Изменить стиль страницы

— Беги, скорей, беги…

— Я вскочил да бегом, от нее, бегу, на большую дорогу добежал, задохся и упал у дороги.

Светает. Вижу, по дороге двое идут — молодец и девица. Как поравнялись, смотрю — это с нашей фабрики, племянник хозяина Володя, молодой еще парнишка, ладный собою студент, а с ним Зинаидка. Вот девка-красавица… Увидели меня, испугались. Володя-то отвернулся, а она узнала меня. Говорит:

— Чего ты, Василий, в канаве валяешься? Пьян, знать?

Я обрадовался.

— Да нет, — говорю, — малой росинки не было во рту. Вот рыбу ловил на Чермянке да напужался больно.

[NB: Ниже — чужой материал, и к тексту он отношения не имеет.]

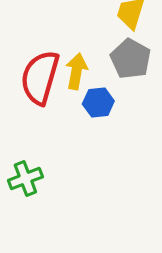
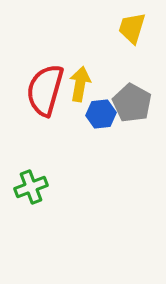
gray pentagon: (131, 59) -> (132, 103), moved

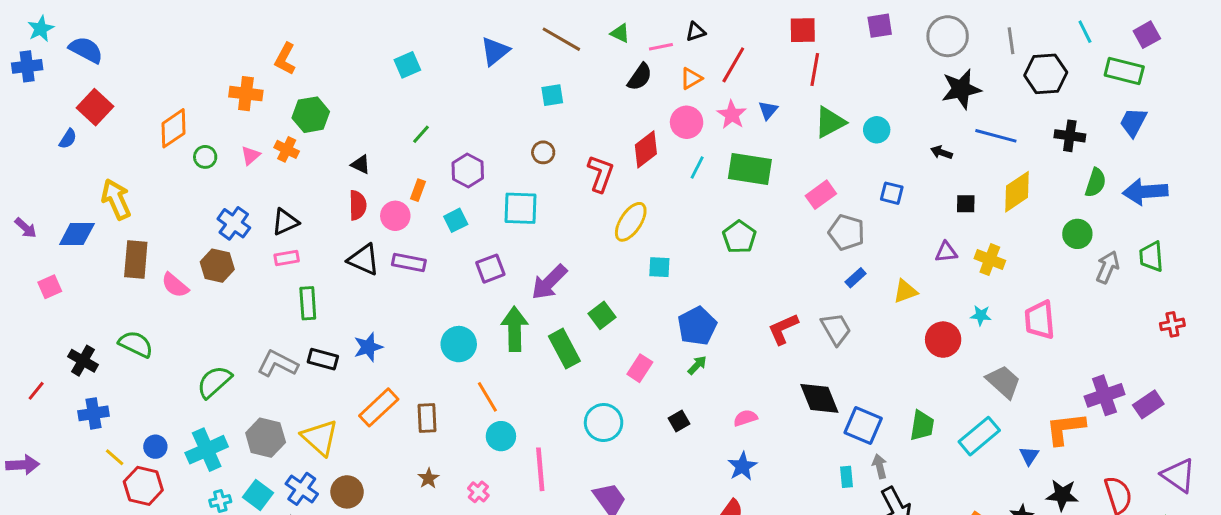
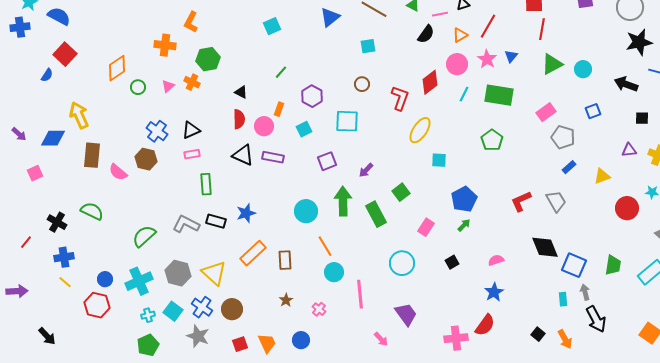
black arrow: (942, 152) -> (626, 84), size x1.6
blue square: (892, 193) -> (593, 111), turned -35
purple arrow: (549, 282) -> (366, 170), size x0.6
yellow line: (115, 457) -> (65, 282), moved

И рассказываю. Володя-то мне и говорит тихо:

— Василий, не говори никому, что видал меня с ей.

А Зинаидка глядит на него, так ласково глядит и смеется:

— Володя, милый, — говорит, — ничего не будет, ты глупый. Я про тебя никому не сознаюсь, сапожки ты мне купил хороши.

Она так встала пред нами, платье подобрала и показывает мне сапожки козловенькие, румяная, красавица, зубы чисто жемчуг, смеется. И взяла его за руки, Володю-то, раскинула их перед собой и поцеловала его прямо в губы.

— Чего ты страдаешь, Володя; я, может, пропаду. А тебе чего, глупый.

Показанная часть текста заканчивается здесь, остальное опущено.